Pronunció, pues, la esfinge el anhelado sí;…, y pronunciólo, dicho sea en verdad, con gran admiración y espanto de todo el pueblo, y aun de nosotros mismos. Pronunciólo muy tranquila y valerosamente, según unos; a costa de una formidable convulsión, según otros…
¡Ello es que lo pronunció, mal que le pese a la escuela romántica y que ipso facto ocupó Antonio Arregui el trono de esta pendenciera ciudad, vacío desde la marcha del Niño de la Bola!
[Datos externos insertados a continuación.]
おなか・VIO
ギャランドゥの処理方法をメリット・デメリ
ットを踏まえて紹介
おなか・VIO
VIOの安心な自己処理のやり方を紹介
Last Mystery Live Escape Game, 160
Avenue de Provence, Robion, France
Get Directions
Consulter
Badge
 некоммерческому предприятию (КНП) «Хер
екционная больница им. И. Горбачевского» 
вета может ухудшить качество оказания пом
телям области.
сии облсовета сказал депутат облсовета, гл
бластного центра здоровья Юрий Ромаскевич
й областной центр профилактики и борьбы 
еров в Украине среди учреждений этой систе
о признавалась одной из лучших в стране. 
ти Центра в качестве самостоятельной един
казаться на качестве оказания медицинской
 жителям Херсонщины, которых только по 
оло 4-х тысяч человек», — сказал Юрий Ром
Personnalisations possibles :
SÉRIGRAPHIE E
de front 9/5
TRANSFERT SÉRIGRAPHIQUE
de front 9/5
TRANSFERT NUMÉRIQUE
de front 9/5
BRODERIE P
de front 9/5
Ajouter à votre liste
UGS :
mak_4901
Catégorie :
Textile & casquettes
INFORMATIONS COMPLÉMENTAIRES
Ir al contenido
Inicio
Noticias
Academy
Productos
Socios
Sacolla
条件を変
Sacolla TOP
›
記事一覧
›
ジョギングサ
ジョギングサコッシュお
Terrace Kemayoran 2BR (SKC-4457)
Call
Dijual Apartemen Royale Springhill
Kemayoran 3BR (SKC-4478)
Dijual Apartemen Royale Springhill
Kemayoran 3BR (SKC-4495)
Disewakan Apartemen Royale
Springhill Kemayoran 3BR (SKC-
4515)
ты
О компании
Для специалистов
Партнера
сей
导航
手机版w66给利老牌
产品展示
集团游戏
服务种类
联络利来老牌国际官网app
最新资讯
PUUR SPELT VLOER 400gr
Ni faltó quien dijera entonces -y yo lo creí- que la taimada y misteriosa doncella estuvo conteniéndose hasta que su prometido se marchó al otro día a las obras de la fábrica, y que entonces fue cuando estallaron sus nervios con tal ímpetu, que se la dio por muerta durante muchas horas…, sin embargo de lo cual, no bien le advirtieron que había regresado Antonio, recobró el imperio sobre sí misma, y se mostró sosegada, apacible y hasta sonriente… Fenómenos son éstos, mi querida Luisita, que muchas veces han servido para explicar ulteriores conflictos en varios matrimonios; como, por ejemplo, la súbita felonía de mujeres que se casaron gustosas en apariencia, y que, no obstante, abrigaban en el pecho la sierpe de otra pasión inextinguible, destinada a morder un día al confiado marido en mitad del corazón y de la honra… Pero ¡yo cometería una ligereza, impropia de mi carácter, si aventurara en este punto, y con relación al caso presente, juicios o prejuicios, tanto más temerarios, cuanto que nada real y positivo se sabe ni se ha sabido nunca acerca de los sentimientos de la Dolorosa, y prefiero volver lisa y llanamente a mi pobre y concienzudo relato!
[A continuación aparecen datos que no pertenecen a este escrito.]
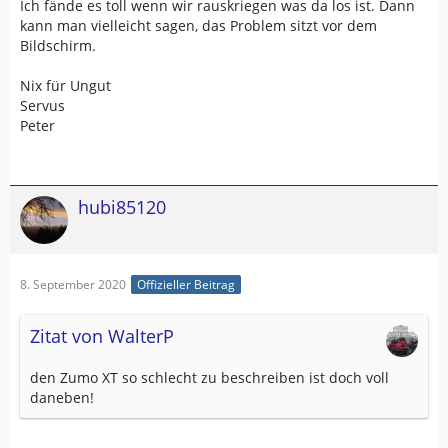
Ich fände es toll wenn wir rauskriegen was da los ist. Dann
kann man vielleicht sagen, das Problem sitzt vor dem
Bildschirm.
Nix für Ungut
Servus
Peter
hubi85120
8. September 2020
Offizieller Beitrag
Zitat von WalterP
den Zumo XT so schlecht zu beschreiben ist doch voll
daneben!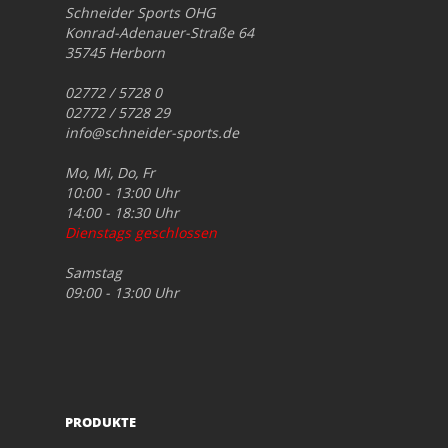
Schneider Sports OHG
Konrad-Adenauer-Straße 64
35745 Herborn
02772 / 5728 0
02772 / 5728 29
info@schneider-sports.de
Mo, Mi, Do, Fr
10:00 - 13:00 Uhr
14:00 - 18:30 Uhr
Dienstags geschlossen
Samstag
09:00 - 13:00 Uhr
PRODUKTE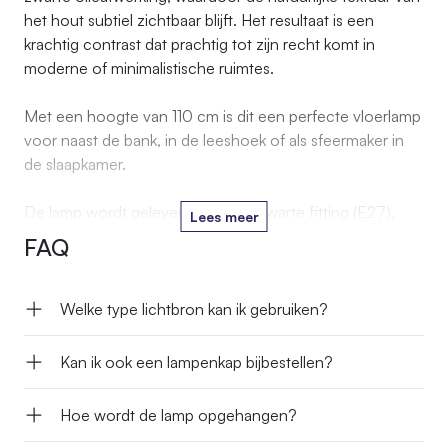
het hout subtiel zichtbaar blijft. Het resultaat is een
krachtig contrast dat prachtig tot zijn recht komt in
moderne of minimalistische ruimtes.
Met een hoogte van 110 cm is dit een perfecte vloerlamp
voor naast de bank, in de leeshoek of als sfeermaker in
de slaapkamer.
De lamp wordt geleverd met een zwarte fitting (E27),
Lees meer
zwarte kabel met schakelaar, maar zonder lampenkap, zo
FAQ
kun je zelf een kap kiezen die perfect aansluit bij jouw
interieurstijl.
Welke type lichtbron kan ik gebruiken?
Kan ik ook een lampenkap bijbestellen?
Hoe wordt de lamp opgehangen?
Diré, pues, en las menos palabras posibles, a fin de no fatigar al concurso, que a las pocas semanas de concertarse aquel matrimonio comenzaron a publicarse las amonestaciones; que durante su lectura todos tenían clavados los ojos en la puerta de la iglesia, esperando ver entrar al Niño de la Bola, en el ademán trágico y solemne del novio de Lucía, a desmentir y ahogar al honrado sacerdote que pregonaba tales nupcias: que, afortunadamente, no ocurrió semejante escándalo, ni ninguna otra novedad y que de este modo llegó, como todo llega en el mundo, el día prefijado para la boda.
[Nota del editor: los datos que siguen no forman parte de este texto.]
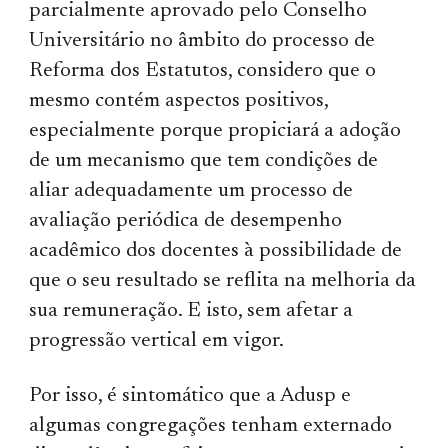
parcialmente aprovado pelo Conselho
Universitário no âmbito do processo de
Reforma dos Estatutos, considero que o
mesmo contém aspectos positivos,
especialmente porque propiciará a adoção
de um mecanismo que tem condições de
aliar adequadamente um processo de
avaliação periódica de desempenho
acadêmico dos docentes à possibilidade de
que o seu resultado se reflita na melhoria da
sua remuneração. E isto, sem afetar a
progressão vertical em vigor.
Por isso, é sintomático que a Adusp e
algumas congregações tenham externado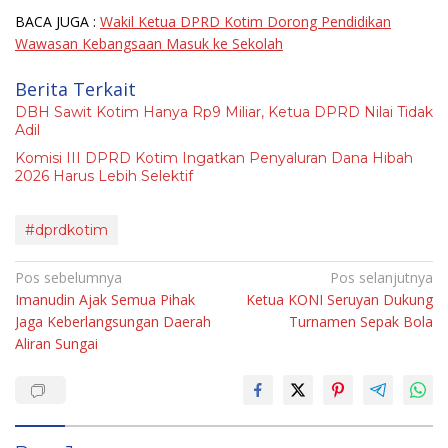
BACA JUGA :
Wakil Ketua DPRD Kotim Dorong Pendidikan
Wawasan Kebangsaan Masuk ke Sekolah
Berita Terkait
DBH Sawit Kotim Hanya Rp9 Miliar, Ketua DPRD Nilai Tidak
Adil
Komisi III DPRD Kotim Ingatkan Penyaluran Dana Hibah
2026 Harus Lebih Selektif
#dprdkotim
Navigasi
Pos sebelumnya
Pos selanjutnya
Imanudin Ajak Semua Pihak
Ketua KONI Seruyan Dukung
pos
Jaga Keberlangsungan Daerah
Turnamen Sepak Bola
Aliran Sungai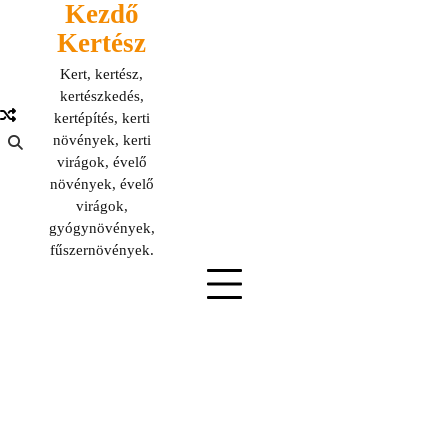
Kezdő
Skip
to
Kertész
content
Kert, kertész,
kertészkedés,
kertépítés, kerti
növények, kerti
virágok, évelő
növények, évelő
virágok,
gyógynövények,
fűszernövények.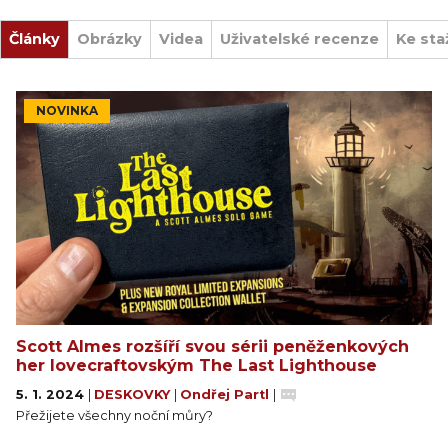
Články
Obrázky
Videa
Uživatelské recenze
Ke sta
NOVINKA
Scott Almes rozšíří svou sérii peněženkových
her lovecraftovským The Last Lighthouse
5. 1. 2024
|
DESKOVKY
|
Ondřej Partl
|
Přežijete všechny noční můry?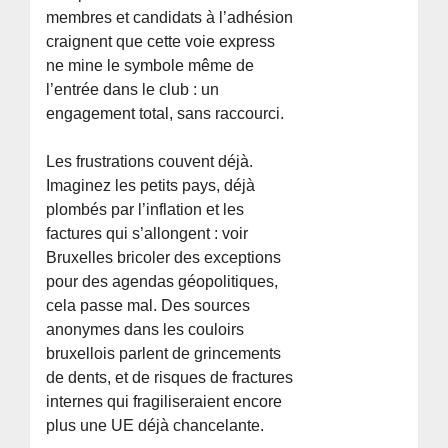
membres et candidats à l’adhésion
craignent que cette voie express
ne mine le symbole même de
l’entrée dans le club : un
engagement total, sans raccourci.
Les frustrations couvent déjà.
Imaginez les petits pays, déjà
plombés par l’inflation et les
factures qui s’allongent : voir
Bruxelles bricoler des exceptions
pour des agendas géopolitiques,
cela passe mal. Des sources
anonymes dans les couloirs
bruxellois parlent de grincements
de dents, et de risques de fractures
internes qui fragiliseraient encore
plus une UE déjà chancelante.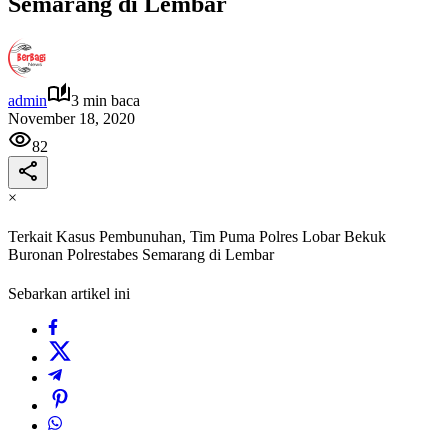
Semarang di Lembar
admin
3 min baca
November 18, 2020
82
×
Terkait Kasus Pembunuhan, Tim Puma Polres Lobar Bekuk
Buronan Polrestabes Semarang di Lembar
Sebarkan artikel ini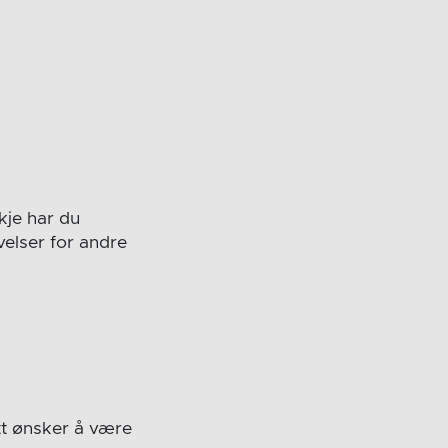
kje har du
velser for andre
tt ønsker å være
Boda he dicho, y no la hubo… Verificóse el casamiento de noche, en la alcoba de don Elías, cuya vida estaba otra vez en mucho riesgo, pero que no consintió se aplazase el acto ni una sola hora. Nadie asistió a él más que el cura de aquella feligresía y los testigos. Yo fui uno de ellos…; ¡y nunca lo fuera, para presenciar horrores como los que allí iban a suceder! ¡No bien acabó la ceremonia nupcial, y mientras la desposada socorría a su madre, que había perdido el conocimiento y caído en tierra, oyóse un gran suspiro en el antiguo lecho del padre del Niño de la Bola, desde el cual acababa de ejercer don Elías Pérez el oficio de padrino de aquel enlace, y vimos que el viejo usurero estaba dando las boqueadas! ¡Apenas hubo tiempo de que el cura le leyese la recomendación del alma, en el propio libro que había servido poco antes para leer a los novios la Epístola de San Pablo! Don Elías expiró inmediatamente…, y (¡oh, miseria humana!, ¡oh sarcasmo del destino!, ¡oh lección de los Hados!) aquellas mismas velas encendidas para que sirviesen como de intorchas de Himeneo a la sacrificada hija fueran blandones fúnebres que alumbraron el lecho mortuorio del padre tirano que ha dado margen al conflicto en que hoy se encuentran tantos y tan sensibles corazones.